4.1.2
De hydraulische slangen aansluiten
Waarschuwing:
• Controleer of het systeem niet onder druk staat.
• Controleer of de hydraulische slangen zowel op de pomp als op het gereedschap stevig zijn
aangesloten. Controleer of geen speling tussen de mannelijke koppelingen en de vrouwelijke
koppelingen aanwezig is. Als de hydraulische slangen losraken, stroomt geen hydraulische olie door
de slangen en werkt het gereedschap niet.
1.
Reinig de slangkoppelingen als ze vuil zijn met een
pluisvrije doek.
2. Draai de vrouwelijke koppelingen maximaal op de
mannelijke koppelingen vast.
3. Draai de slangkoppelingen met de hand vast. Gebruik
geen tang.
4.1.3
De hydraulische slangen afkoppelen
Waarschuwing:
Controleer of het systeem niet onder druk staat.
1.
Koppel de retourslang van de pompunit en het
gereedschap af.
2. Rol de hydraulische slangen op en sluit de
slangkoppelingen op elkaar aan om te voorkomen dat ze
vervuild raken.
Opmerking: Als u de retourslang nu nog niet
kunt afkoppelen, is restdruk in de slang
aanwezig. Druk op het drukontlastingsventiel (C)
op de pompunit om de druk van de slang te
halen.

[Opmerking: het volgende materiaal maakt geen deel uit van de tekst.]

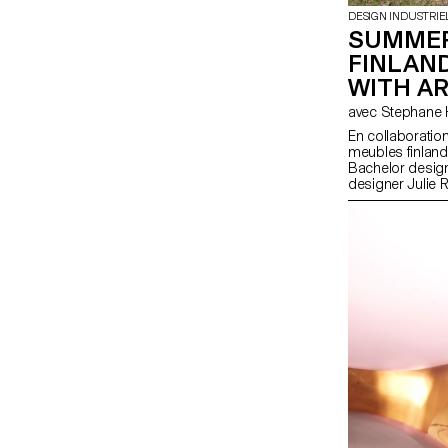
DESIGN INDUSTRIE
SUMMER
FINLAN
WITH A
En collaboration
meubles finlanda
Bachelor design 
designer Julie 
d'objets ludique
de pièces de qua
finis. Fidèles à 
les produits fav
responsable et 
matériaux nature
objets.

Is uw pomp niet voorzien van een
drukontlastingsventiel (C) dan kunt u het volgende doen om de
slangen drukloos te maken:
-
Elektrische pompunit (1): Druk als u de
retourslang niet kunt afkoppelen op de stopknop
(B) en houd deze ingedrukt terwijl u op de
startknop (A) op de afstandsbediening drukt.
-
Pneumatische pompunit (2): Zet als u de
retourslang niet kunt afkoppelen de aan/uitschakelaar (A) op uit en druk op de startknop (B) op de
afstandsbediening om de druk van de slang te halen.